The listing below begins with the first line you should copy; stop after the line containing "Privacy & Security", and drop every picture.
### Data shown
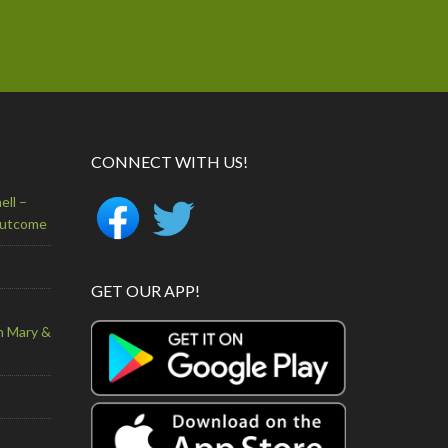
CONNECT WITH US!
ell –
Outcome
GET OUR APP!
n Mary &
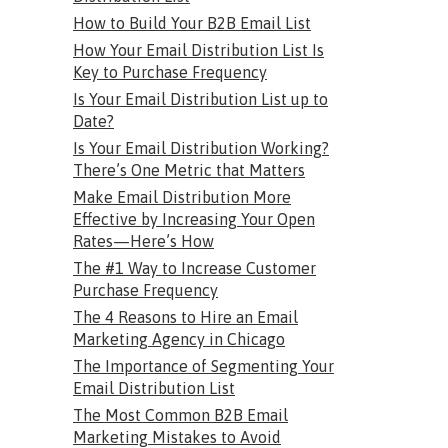
How to Build Your B2B Email List
How Your Email Distribution List Is
Key to Purchase Frequency
Is Your Email Distribution List up to
Date?
Is Your Email Distribution Working?
There’s One Metric that Matters
Make Email Distribution More
Effective by Increasing Your Open
Rates—Here’s How
The #1 Way to Increase Customer
Purchase Frequency
The 4 Reasons to Hire an Email
Marketing Agency in Chicago
The Importance of Segmenting Your
Email Distribution List
The Most Common B2B Email
Marketing Mistakes to Avoid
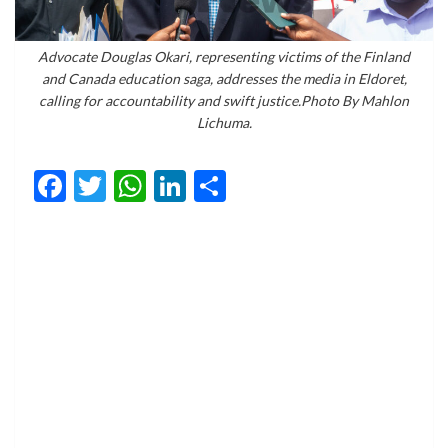
Advocate Douglas Okari, representing victims of the Finland
and Canada education saga, addresses the media in Eldoret,
calling for accountability and swift justice.Photo By Mahlon
Lichuma.
Facebook
Twitter
WhatsApp
LinkedIn
Share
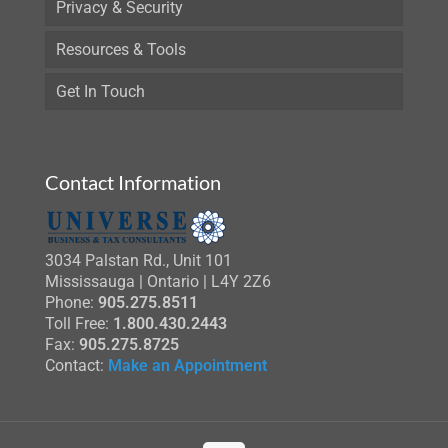
Privacy & Security
Resources & Tools
Get In Touch
Contact Information
3034 Palstan Rd., Unit 101
Mississauga | Ontario | L4Y 2Z6
Phone:
905.275.8511
Toll Free:
1.800.430.2443
Fax:
905.275.8725
Contact:
Make an Appointment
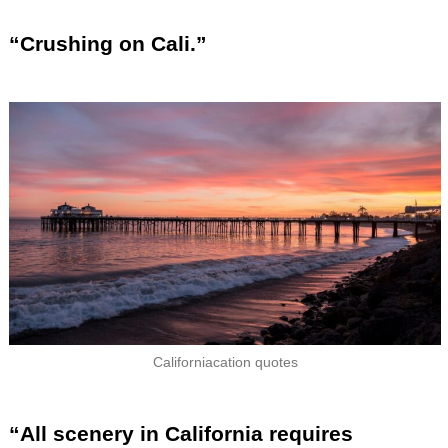
“Crushing on Cali.”
Californiacation quotes
“All scenery in California requires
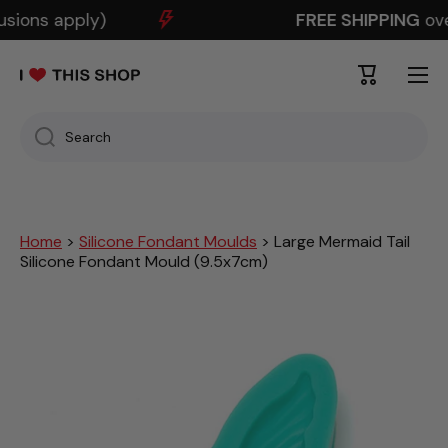
sions apply)
FREE SHIPPING
over
SKIP TO CONTENT
Cart
Search
Home
>
Silicone Fondant Moulds
> Large Mermaid Tail
Silicone Fondant Mould (9.5x7cm)
Skip to product information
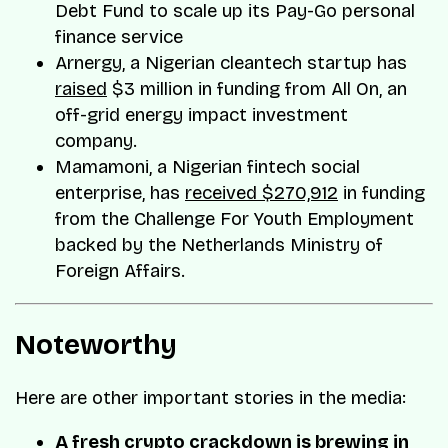
Debt Fund to scale up its Pay-Go personal
finance service
Arnergy, a Nigerian cleantech startup has
raised
$3 million in funding from All On, an
off-grid energy impact investment
company.
Mamamoni, a Nigerian fintech social
enterprise, has
received $270,912
in funding
from the Challenge For Youth Employment
backed by the Netherlands Ministry of
Foreign Affairs.
Noteworthy
Here are other important stories in the media:
A fresh crypto crackdown is brewing in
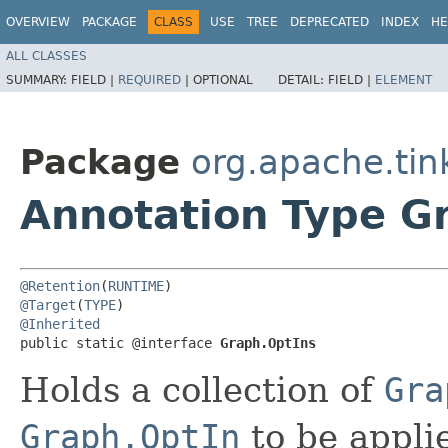
OVERVIEW
PACKAGE
CLASS
USE
TREE
DEPRECATED
INDEX
HE
ALL CLASSES
SUMMARY:
FIELD |
REQUIRED
|
OPTIONAL
DETAIL:
FIELD |
ELEMENT
Package
org.apache.tin
Annotation Type G
@Retention
(
RUNTIME
@Target
(
TYPE
@Inherited
public static @interface 
Graph.OptIns
Holds a collection of
Gra
Graph.OptIn
to be applie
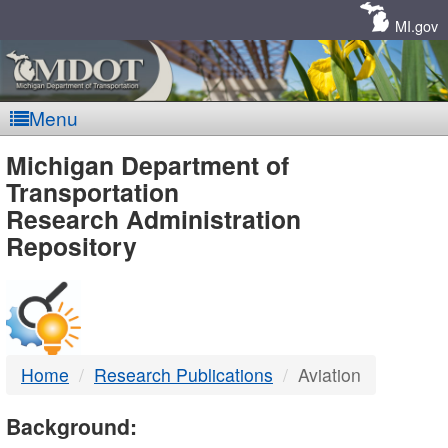
Skip
Navigation
MI.gov
Menu
MDOT
Michigan Department of
Transportation
-
Research Administration
Repository
DTMB
Home
Research Publications
Aviation
Background:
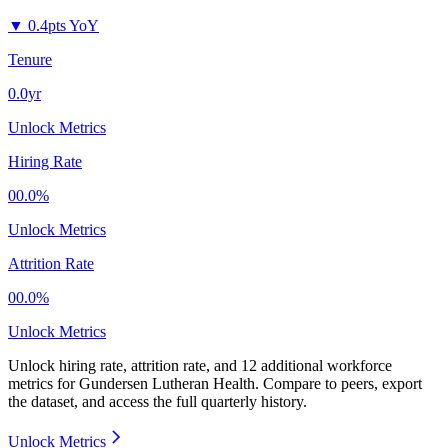
▼
0.4pts YoY
Tenure
0.0yr
Unlock Metrics
Hiring Rate
00.0%
Unlock Metrics
Attrition Rate
00.0%
Unlock Metrics
Unlock hiring rate, attrition rate, and 12 additional workforce
metrics for
Gundersen Lutheran Health
.
Compare to peers, export
the dataset, and access the full quarterly history.
Unlock Metrics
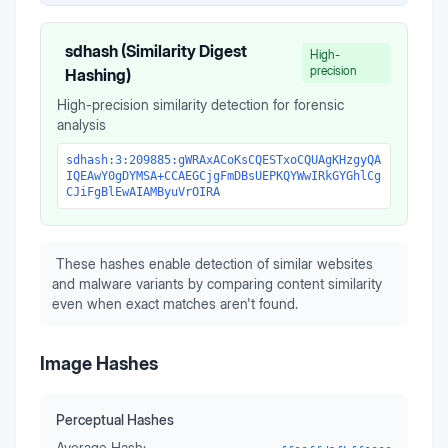
sdhash (Similarity Digest
High-
precision
Hashing)
High-precision similarity detection for forensic
analysis
sdhash:3:209885:gWRAxACoKsCQESTxoCQUAgKHzgyQA
IQEAwY0gDYMSA+CCAEGCjgFmDBsUEPKQYWwIRkGYGhlCg
CJiFgBlEwAIAMByuVrOIRA
These hashes enable detection of similar websites
and malware variants by comparing content similarity
even when exact matches aren't found.
Image Hashes
Perceptual Hashes
Average Hash:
######
◆ Result of the task
CONNECT WITH US!
ell –
Outcome
GET OUR APP!
n Mary &
How to Build Your B2B Email List
How Your Email Distribution List Is
Key to Purchase Frequency
Is Your Email Distribution List up to
Date?
Is Your Email Distribution Working?
There’s One Metric that Matters
Make Email Distribution More
Effective by Increasing Your Open
Rates—Here’s How
The #1 Way to Increase Customer
Purchase Frequency
The 4 Reasons to Hire an Email
Marketing Agency in Chicago
The Importance of Segmenting Your
Email Distribution List
The Most Common B2B Email
Marketing Mistakes to Avoid
Advocate Douglas Okari, representing victims of the Finland
and Canada education saga, addresses the media in Eldoret,
calling for accountability and swift justice.Photo By Mahlon
Lichuma.
Facebook
Twitter
WhatsApp
LinkedIn
Share
Privacy & Security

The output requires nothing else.